Ciccimaro v. Emore (In Re Ciccimaro)

364 B.R. 184, 2007 Bankr. LEXIS 2279, 2007 WL 777853
CourtUnited States Bankruptcy Court, E.D. Pennsylvania
DecidedMarch 12, 2007
Docket19-11206
StatusPublished
Cited by2 cases

This text of 364 B.R. 184 (Ciccimaro v. Emore (In Re Ciccimaro)) is published on Counsel Stack Legal Research, covering United States Bankruptcy Court, E.D. Pennsylvania primary law. Counsel Stack provides free access to over 12 million legal documents including statutes, case law, regulations, and constitutions.

Bluebook
Ciccimaro v.

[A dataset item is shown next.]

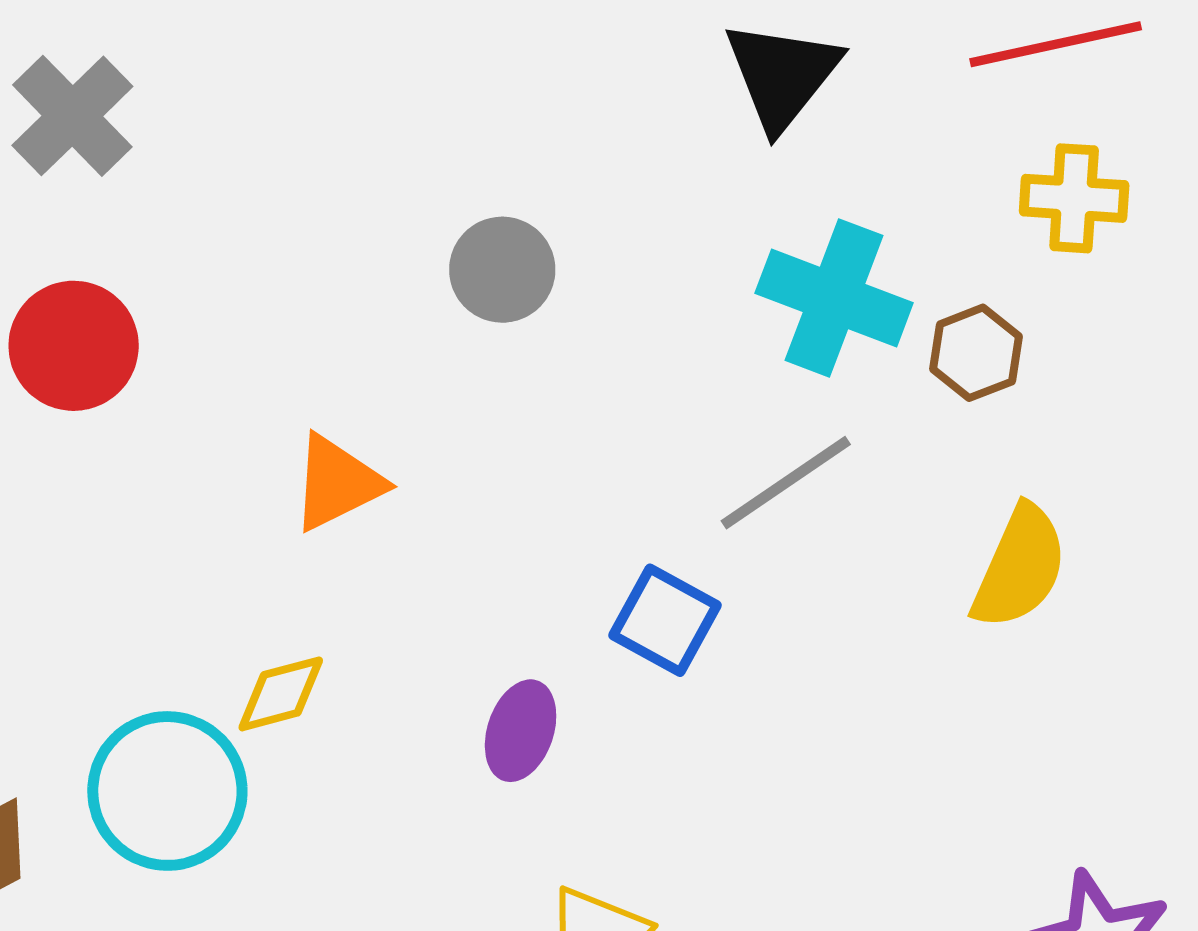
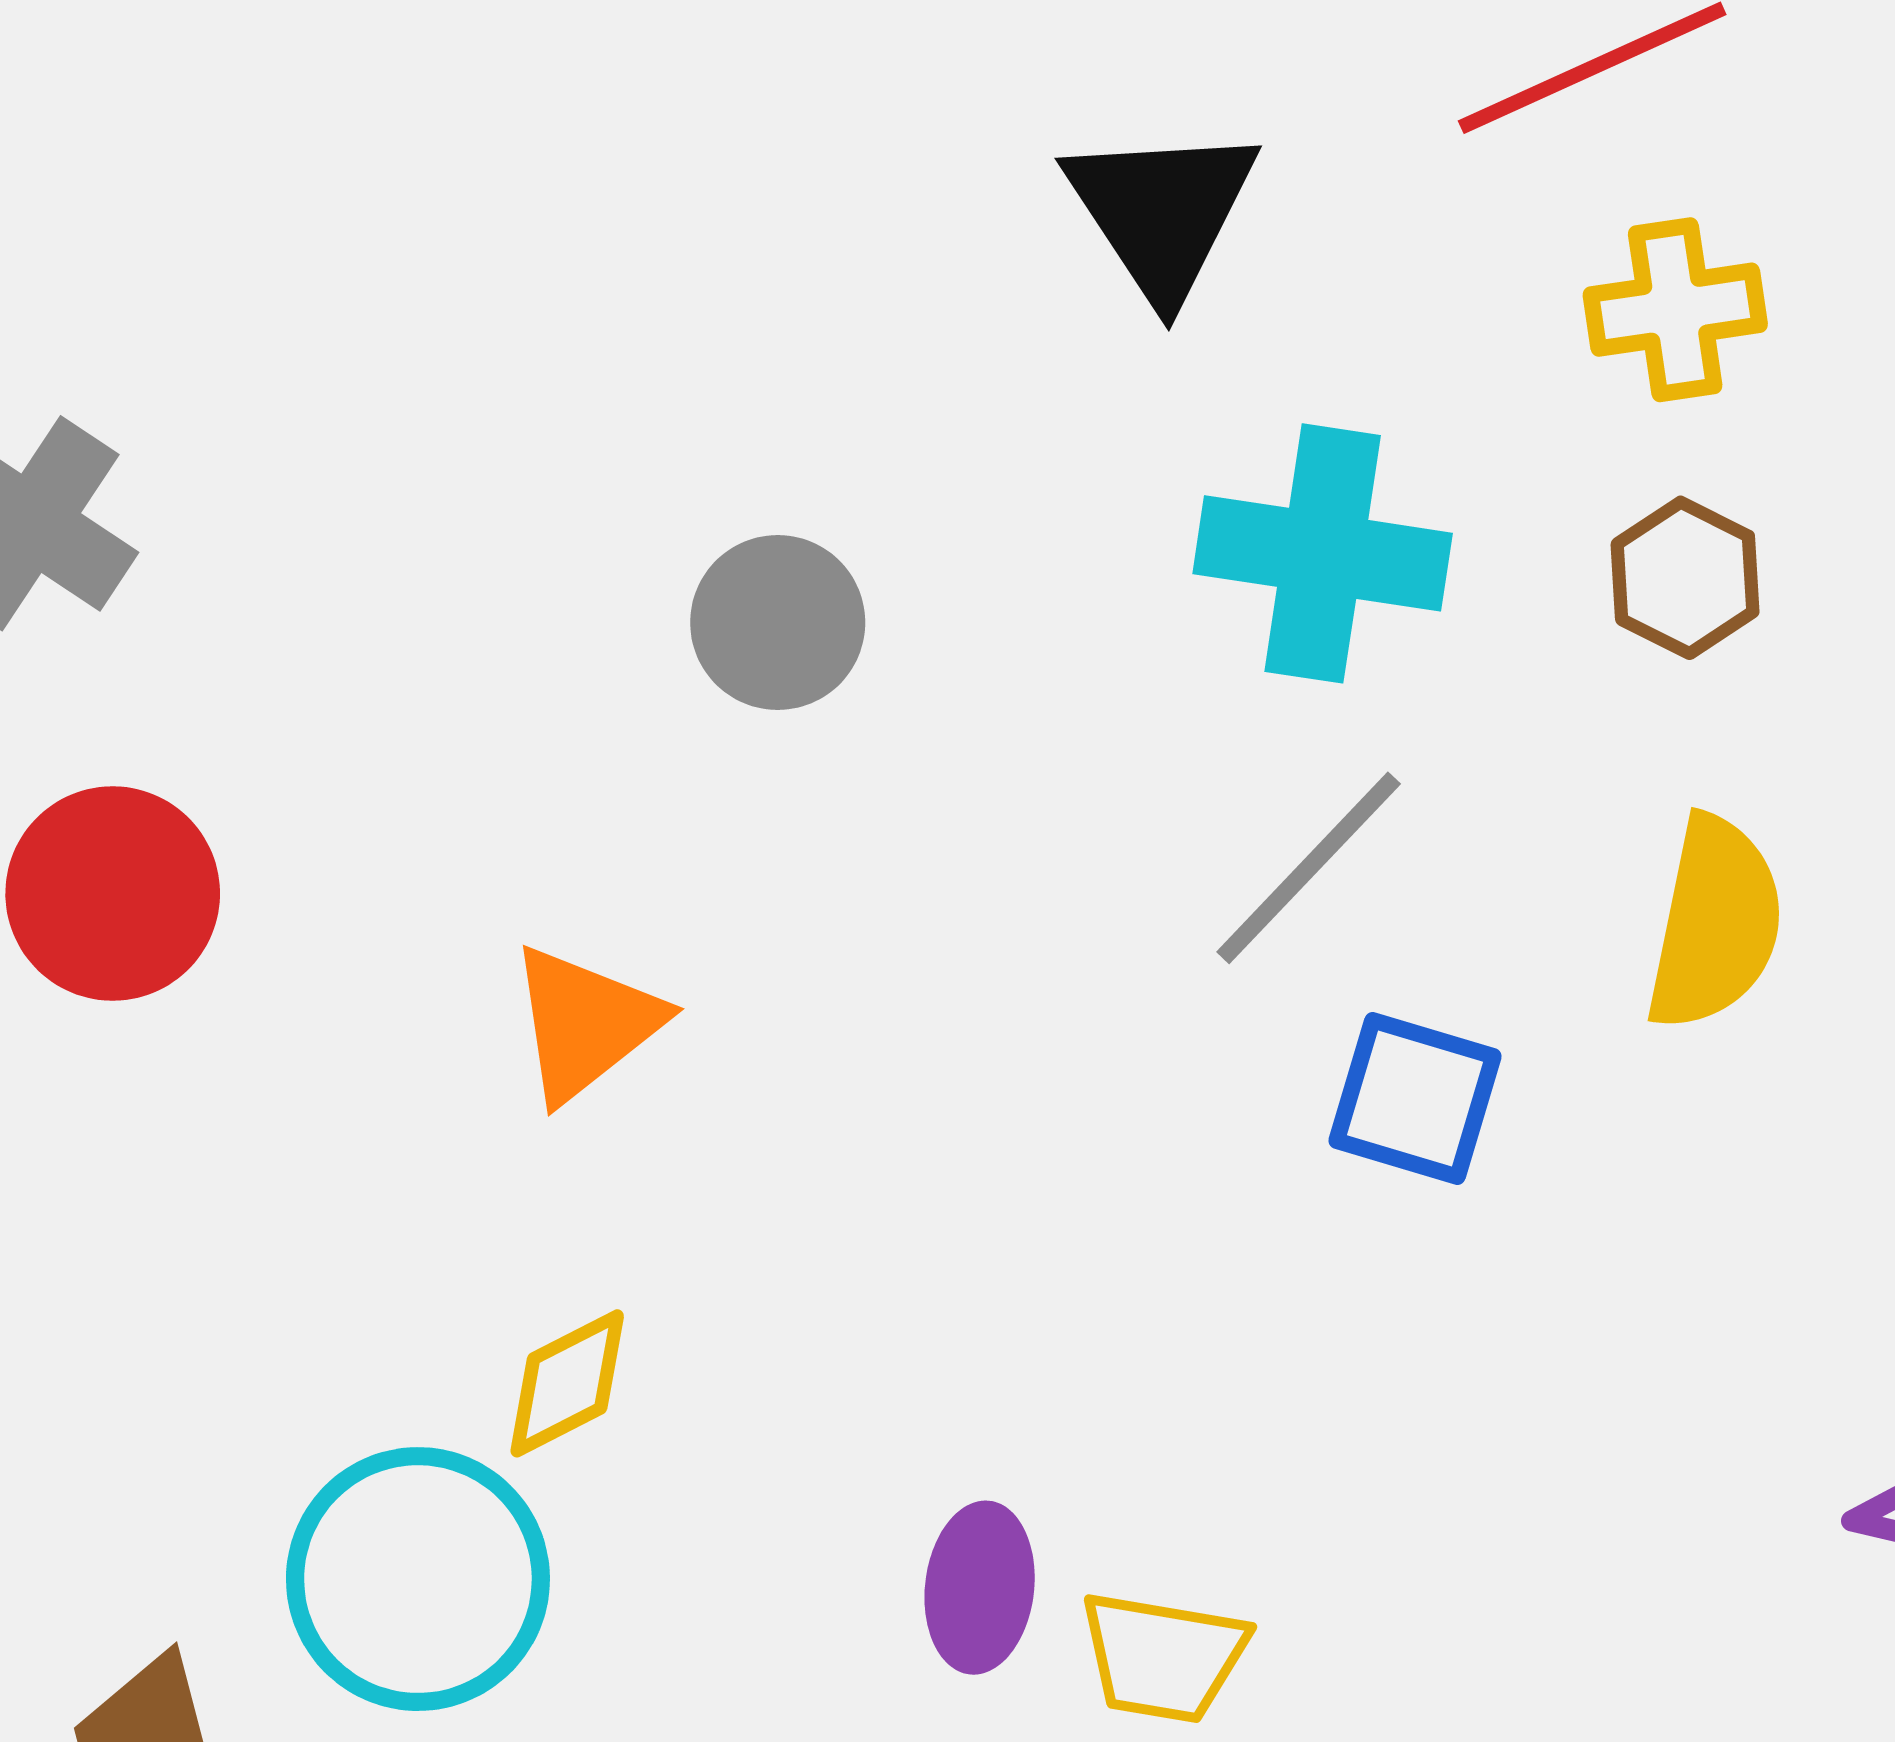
brown hexagon: (976, 353) -> (1685, 578), moved
blue square: (665, 620) -> (1415, 1099), moved
purple ellipse: (521, 731) -> (980, 1588), moved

Emore (In Re Ciccimaro), 364 B.R. 184, 2007 Bankr. LEXIS 2279, 2007 WL 777853 (Pa. 2007).

Opinion

MEMORANDUM

BRUCE FOX, Bankruptcy Judge.

Defendant Jacqueline F. Emore has filed a motion to dismiss the above-captioned adversary proceeding, contending either that the plaintiff seeks an advisory opinion or that the issues posed can and should be decided by the state court. Defendant Maria Ciccimaro seeks summary judgment for the same reasons. The plaintiff opposes dismissal or summary judgment, initially contending that there are material facts in dispute, that no advisory opinion is sought, and that his complaint states a cause of action which must be first resolved in this court before any further adjudication is undertaken by the parties in state court. As will be discussed below, he now maintains that this proceeding has effectively been settled and only the issue of counsel fees remains.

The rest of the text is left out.